BACKGROUND: Although catheter ablation has been used to target the critical isthmuses for re-entrant monomorphic ventricular tachycardia in tetralogy of Fallot, the anatomy and histology of these regions have not been fully characterized. Autopsy hearts with tetralogy of Fallot were evaluated to clarify the pathological substrate.

METHODS AND RESULTS: Twenty-seven hearts with the diagnosis of tetralogy of Fallot were examined. Anatomically defined isthmuses included (1A) ventriculotomy-to-tricuspid annulus, (1B) ventriculotomy-to-ventricular septal defect patch, (2) ventriculotomy-to-pulmonary annulus, (3) pulmonary annulus-to-ventricular septal defect patch, and (4) ventricular septal defect patch-to-tricuspid annulus. Length and wall thickness were measured for all specimens, and light microscopy was performed for those surviving surgery. For subjects≥5 years at death, isthmuses 1A and 1B were present in 88%, isthmus 2 in 25%, isthmus 3 in 94%, and isthmus 4 in 13%. Isthmus 1A had the greatest dimensions (mean length, 3.9±1.08; thickness, 1.5±0.3 cm), isthmus 1B intermediate dimensions (mean length, 2.4±0.8; thickness, 1.1±0.4 cm), and isthmuses 2, 3, and 4 the smallest dimensions (mean length, 1.5±0.5, 1.4±0.8, and 0.6±0.4 cm; thickness, 0.5±0.2, 0.6±0.2, and 0.3±0.04 cm, respectively).
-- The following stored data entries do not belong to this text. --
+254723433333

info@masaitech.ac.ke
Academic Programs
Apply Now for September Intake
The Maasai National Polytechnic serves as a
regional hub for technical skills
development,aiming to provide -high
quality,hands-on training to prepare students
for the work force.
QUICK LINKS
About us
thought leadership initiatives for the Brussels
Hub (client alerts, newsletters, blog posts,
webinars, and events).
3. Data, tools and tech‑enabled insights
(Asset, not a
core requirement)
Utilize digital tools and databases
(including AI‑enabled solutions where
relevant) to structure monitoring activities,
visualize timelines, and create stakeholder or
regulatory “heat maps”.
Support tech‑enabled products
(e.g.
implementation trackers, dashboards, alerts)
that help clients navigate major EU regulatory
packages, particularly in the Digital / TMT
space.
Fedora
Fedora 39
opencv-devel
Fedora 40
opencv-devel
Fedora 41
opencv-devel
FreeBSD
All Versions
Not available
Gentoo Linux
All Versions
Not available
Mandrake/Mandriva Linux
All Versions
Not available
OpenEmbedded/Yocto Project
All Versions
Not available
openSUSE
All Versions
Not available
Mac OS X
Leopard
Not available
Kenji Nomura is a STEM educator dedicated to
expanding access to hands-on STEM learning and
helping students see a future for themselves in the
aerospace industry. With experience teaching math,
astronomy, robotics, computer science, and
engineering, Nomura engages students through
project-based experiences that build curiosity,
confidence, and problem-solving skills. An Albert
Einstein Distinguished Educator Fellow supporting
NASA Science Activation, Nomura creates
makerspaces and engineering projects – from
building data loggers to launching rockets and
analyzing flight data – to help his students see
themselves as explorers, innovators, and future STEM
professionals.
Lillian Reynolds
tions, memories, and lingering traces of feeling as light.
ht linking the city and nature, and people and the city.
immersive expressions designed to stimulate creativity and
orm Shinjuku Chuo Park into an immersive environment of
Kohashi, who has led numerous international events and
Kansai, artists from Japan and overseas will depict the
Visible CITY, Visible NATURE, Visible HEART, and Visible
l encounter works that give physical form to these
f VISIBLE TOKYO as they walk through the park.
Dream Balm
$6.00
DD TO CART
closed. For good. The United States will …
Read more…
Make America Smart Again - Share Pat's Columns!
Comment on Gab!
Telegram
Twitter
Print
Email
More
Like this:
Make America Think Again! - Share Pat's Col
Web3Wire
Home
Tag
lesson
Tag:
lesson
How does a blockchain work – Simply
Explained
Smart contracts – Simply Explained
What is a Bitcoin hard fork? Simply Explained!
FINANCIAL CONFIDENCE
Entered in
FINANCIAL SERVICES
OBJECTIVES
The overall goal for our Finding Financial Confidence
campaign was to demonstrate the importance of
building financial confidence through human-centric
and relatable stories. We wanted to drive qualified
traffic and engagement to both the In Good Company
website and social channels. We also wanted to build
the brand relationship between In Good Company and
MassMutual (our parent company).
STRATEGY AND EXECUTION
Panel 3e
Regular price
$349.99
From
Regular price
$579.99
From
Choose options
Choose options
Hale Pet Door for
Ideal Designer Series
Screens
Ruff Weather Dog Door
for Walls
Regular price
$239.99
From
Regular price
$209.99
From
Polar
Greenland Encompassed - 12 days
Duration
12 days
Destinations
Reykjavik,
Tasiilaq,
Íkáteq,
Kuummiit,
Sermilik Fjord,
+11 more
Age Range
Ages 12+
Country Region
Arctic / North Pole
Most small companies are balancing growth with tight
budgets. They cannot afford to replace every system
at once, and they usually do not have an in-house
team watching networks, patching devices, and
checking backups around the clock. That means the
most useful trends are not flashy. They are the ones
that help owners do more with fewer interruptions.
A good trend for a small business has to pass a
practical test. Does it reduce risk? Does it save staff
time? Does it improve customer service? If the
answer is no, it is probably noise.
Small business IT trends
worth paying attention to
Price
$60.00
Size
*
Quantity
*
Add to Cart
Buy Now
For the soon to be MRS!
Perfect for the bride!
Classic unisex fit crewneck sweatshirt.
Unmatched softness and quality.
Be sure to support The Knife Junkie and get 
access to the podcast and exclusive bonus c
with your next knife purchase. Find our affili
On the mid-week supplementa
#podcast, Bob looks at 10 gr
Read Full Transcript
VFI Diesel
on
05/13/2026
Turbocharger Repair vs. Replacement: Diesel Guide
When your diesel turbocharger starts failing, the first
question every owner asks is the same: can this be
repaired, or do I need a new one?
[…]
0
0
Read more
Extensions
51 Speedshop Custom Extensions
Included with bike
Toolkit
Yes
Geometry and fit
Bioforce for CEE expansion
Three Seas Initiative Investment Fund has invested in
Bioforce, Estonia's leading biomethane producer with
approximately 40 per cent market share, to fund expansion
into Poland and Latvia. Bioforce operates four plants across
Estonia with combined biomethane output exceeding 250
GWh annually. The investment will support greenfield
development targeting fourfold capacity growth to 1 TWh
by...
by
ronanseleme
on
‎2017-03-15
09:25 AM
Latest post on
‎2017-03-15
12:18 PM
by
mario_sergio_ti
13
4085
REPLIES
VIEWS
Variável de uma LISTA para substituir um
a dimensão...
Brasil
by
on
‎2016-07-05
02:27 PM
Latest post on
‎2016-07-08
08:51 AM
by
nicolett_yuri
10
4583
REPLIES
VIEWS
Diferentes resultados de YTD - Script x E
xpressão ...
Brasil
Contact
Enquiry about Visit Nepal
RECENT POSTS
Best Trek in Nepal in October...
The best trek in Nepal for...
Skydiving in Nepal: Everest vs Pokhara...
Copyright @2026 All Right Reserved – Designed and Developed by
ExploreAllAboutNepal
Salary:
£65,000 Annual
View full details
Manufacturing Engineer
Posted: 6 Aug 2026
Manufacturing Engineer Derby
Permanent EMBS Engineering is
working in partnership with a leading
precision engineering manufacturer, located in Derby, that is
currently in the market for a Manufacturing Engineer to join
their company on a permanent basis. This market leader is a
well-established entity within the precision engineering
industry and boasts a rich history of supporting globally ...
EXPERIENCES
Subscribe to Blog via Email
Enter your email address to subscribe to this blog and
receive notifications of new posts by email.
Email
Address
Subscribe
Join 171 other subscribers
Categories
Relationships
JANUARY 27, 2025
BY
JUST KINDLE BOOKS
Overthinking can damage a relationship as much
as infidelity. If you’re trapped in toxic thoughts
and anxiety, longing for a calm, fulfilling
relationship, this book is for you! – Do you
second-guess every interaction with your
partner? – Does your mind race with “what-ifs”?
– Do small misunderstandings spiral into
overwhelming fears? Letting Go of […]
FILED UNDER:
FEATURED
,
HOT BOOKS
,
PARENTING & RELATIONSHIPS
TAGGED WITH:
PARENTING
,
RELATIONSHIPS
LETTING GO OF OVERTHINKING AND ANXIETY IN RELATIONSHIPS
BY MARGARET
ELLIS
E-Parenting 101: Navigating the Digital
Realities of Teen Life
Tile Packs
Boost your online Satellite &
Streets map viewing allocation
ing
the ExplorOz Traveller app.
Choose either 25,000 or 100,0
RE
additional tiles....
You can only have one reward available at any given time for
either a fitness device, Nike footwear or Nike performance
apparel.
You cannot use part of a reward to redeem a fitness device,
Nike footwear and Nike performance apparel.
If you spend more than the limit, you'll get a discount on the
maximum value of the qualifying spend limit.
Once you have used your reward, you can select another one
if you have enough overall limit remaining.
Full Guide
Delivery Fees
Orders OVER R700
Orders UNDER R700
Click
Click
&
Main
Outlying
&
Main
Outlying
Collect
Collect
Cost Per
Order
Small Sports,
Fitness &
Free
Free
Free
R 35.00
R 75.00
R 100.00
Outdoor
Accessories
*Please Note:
Histological examination (n=7) revealed increased fibrosis in anatomic isthmuses relative to nonisthmus controls.

CONCLUSIONS: Consistencies in isthmus dimensions and histology are found among patients with repaired tetralogy of Fallot. Isthmus 1A is associated with the largest morphological dimensions, whereas the nearby newly described isthmus 1B is significantly smaller. Of isthmuses with the smallest dimensions, isthmus 3 is the most common.